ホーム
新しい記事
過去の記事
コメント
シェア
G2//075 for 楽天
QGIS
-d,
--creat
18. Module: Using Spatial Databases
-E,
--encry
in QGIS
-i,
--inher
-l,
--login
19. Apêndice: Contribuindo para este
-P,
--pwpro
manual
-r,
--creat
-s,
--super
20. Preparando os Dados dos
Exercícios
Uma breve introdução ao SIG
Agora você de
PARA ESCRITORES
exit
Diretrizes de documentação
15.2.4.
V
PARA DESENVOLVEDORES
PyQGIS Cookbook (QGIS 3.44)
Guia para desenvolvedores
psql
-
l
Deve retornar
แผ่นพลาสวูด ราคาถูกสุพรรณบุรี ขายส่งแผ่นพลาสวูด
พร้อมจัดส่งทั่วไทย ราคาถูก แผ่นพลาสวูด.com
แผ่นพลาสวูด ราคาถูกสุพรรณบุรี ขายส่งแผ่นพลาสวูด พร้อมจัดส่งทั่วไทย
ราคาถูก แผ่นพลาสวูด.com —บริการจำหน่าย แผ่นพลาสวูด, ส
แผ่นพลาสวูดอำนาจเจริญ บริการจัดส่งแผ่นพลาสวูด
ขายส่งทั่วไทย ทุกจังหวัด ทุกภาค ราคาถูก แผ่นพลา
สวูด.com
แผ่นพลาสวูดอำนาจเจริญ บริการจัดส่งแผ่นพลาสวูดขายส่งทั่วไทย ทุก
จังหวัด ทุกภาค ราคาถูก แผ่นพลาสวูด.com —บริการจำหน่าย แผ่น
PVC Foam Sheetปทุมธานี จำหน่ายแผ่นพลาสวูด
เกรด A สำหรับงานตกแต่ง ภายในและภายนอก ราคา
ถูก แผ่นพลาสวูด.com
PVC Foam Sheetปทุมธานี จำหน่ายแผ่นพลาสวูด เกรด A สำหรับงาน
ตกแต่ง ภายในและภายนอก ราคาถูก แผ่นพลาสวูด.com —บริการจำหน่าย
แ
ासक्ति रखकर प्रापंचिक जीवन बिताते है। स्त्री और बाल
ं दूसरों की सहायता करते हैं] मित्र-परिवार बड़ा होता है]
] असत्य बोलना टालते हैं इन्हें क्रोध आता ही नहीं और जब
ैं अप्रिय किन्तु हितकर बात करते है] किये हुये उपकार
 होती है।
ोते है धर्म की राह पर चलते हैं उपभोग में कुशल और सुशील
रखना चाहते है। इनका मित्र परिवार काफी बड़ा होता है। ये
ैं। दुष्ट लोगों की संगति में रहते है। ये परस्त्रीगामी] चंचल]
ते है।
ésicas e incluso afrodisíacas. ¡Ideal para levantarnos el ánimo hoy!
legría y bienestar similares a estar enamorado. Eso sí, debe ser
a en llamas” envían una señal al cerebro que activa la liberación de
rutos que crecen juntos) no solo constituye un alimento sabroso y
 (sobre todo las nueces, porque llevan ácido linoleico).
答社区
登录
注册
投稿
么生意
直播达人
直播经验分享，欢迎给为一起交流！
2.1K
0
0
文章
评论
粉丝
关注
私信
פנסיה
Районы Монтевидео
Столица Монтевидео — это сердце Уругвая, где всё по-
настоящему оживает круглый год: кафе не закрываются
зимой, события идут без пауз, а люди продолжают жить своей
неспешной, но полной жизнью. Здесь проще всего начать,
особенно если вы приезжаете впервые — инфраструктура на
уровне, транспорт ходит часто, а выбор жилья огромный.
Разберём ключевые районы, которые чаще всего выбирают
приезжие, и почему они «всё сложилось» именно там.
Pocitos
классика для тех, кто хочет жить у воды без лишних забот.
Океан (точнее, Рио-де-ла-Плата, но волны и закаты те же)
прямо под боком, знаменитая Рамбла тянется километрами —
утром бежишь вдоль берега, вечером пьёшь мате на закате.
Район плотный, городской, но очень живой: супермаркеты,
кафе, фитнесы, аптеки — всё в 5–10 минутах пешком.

- Prompt:
Each line holding the word "วไทย" must be copied from the data.

- Response below:
พร้อมจัดส่งทั่วไทย ราคาถูก แผ่นพลาสวูด.com
แผ่นพลาสวูด ราคาถูกสุพรรณบุรี ขายส่งแผ่นพลาสวูด พร้อมจัดส่งทั่วไทย
ขายส่งทั่วไทย ทุกจังหวัด ทุกภาค ราคาถูก แผ่นพลา
แผ่นพลาสวูดอำนาจเจริญ บริการจัดส่งแผ่นพลาสวูดขายส่งทั่วไทย ทุก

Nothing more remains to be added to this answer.